§ REQUIRED ACTION:
Transcribe all the entries word for word, skipping the pictures.

§ DATASET RECORDS:
+++++
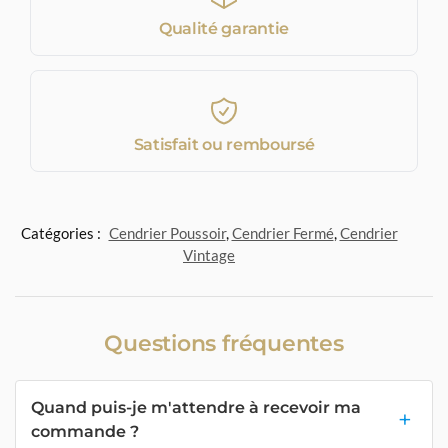
Qualité garantie
Satisfait ou remboursé
Catégories :
Cendrier Poussoir
,
Cendrier Fermé
,
Cendrier
Vintage
Questions fréquentes
Quand puis-je m'attendre à recevoir ma
commande ?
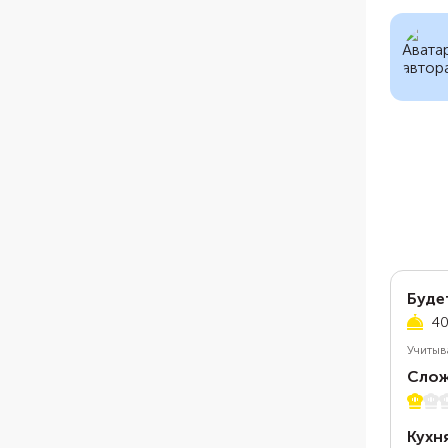
Буде
40
Учитыв
Слож
1 из 5
Кухн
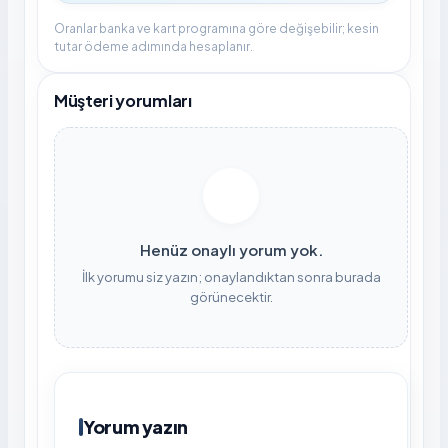
Oranlar banka ve kart programına göre değişebilir; kesin
tutar ödeme adımında hesaplanır.
Müşteri yorumları
Henüz onaylı yorum yok.
İlk yorumu siz yazın; onaylandıktan sonra burada
görünecektir.
Yorum yazın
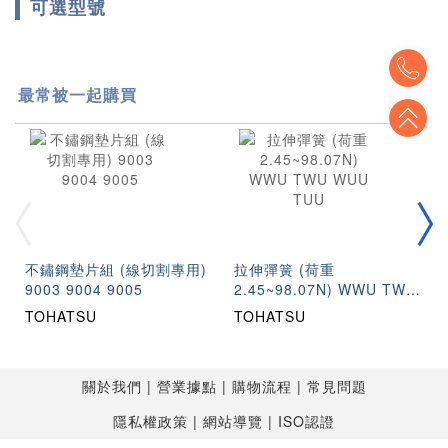
可選型號
To
最常被一起購買
To
不鏽鋼墊片組 (線切割專用)
拉伸彈簧 (荷重
9003 9004 9005
2.45~98.07N) WWU TWU
WUU TUU
TOHATSU
TOHATSU
關於我們
營業據點
購物流程
常見問題
隱私權政策
網站導覽
ISO認證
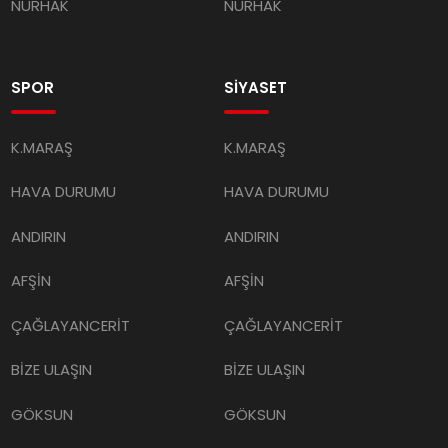
NURHAK
NURHAK
SPOR
SİYASET
K.MARAŞ
K.MARAŞ
HAVA DURUMU
HAVA DURUMU
ANDIRIN
ANDIRIN
AFŞİN
AFŞİN
ÇAĞLAYANCERİT
ÇAĞLAYANCERİT
BİZE ULAŞIN
BİZE ULAŞIN
GÖKSUN
GÖKSUN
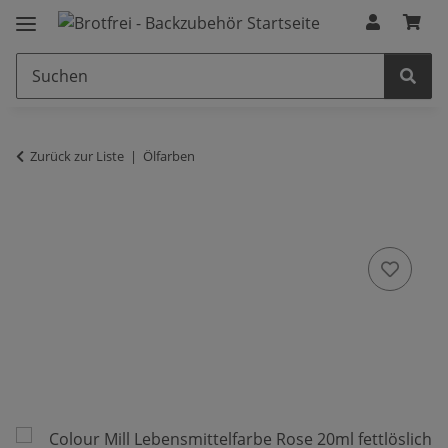
Zurück zur Liste
Ölfarben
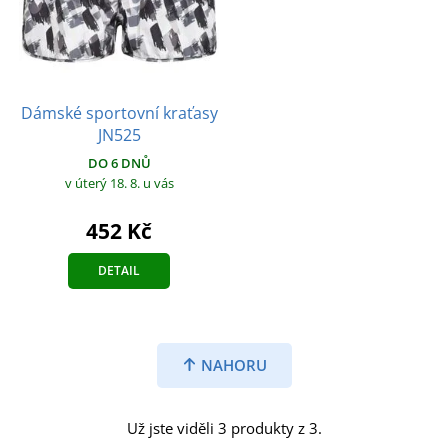
Dámské sportovní kraťasy
JN525
DO 6 DNŮ
v úterý 18. 8.
u vás
452 Kč
DETAIL
NAHORU
Už jste viděli 3 produkty z 3.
+++++
§ OUTPUT:
Qualité garantie
Satisfait ou remboursé
Catégories :
Cendrier Poussoir
,
Cendrier Fermé
,
Cendrier
Vintage
Questions fréquentes
Quand puis-je m'attendre à recevoir ma
commande ?
Буде
40
Учитыв
Слож
1 из 5
Кухн
Oranlar banka ve kart programına göre değişebilir; kesin
tutar ödeme adımında hesaplanır.
Müşteri yorumları
Henüz onaylı yorum yok.
İlk yorumu siz yazın; onaylandıktan sonra burada
görünecektir.
Yorum yazın
可選型號
To
最常被一起購買
To
不鏽鋼墊片組 (線切割專用)
拉伸彈簧 (荷重
9003 9004 9005
2.45~98.07N) WWU TWU
WUU TUU
TOHATSU
TOHATSU
關於我們
營業據點
購物流程
常見問題
隱私權政策
網站導覽
ISO認證
NURHAK
NURHAK
SPOR
SİYASET
K.MARAŞ
K.MARAŞ
HAVA DURUMU
HAVA DURUMU
ANDIRIN
ANDIRIN
AFŞİN
AFŞİN
ÇAĞLAYANCERİT
ÇAĞLAYANCERİT
BİZE ULAŞIN
BİZE ULAŞIN
GÖKSUN
GÖKSUN
Zurück zur Liste
Ölfarben
Dámské sportovní kraťasy
JN525
DO 6 DNŮ
v úterý 18. 8.
u vás
452 Kč
DETAIL
NAHORU
Už jste viděli 3 produkty z 3.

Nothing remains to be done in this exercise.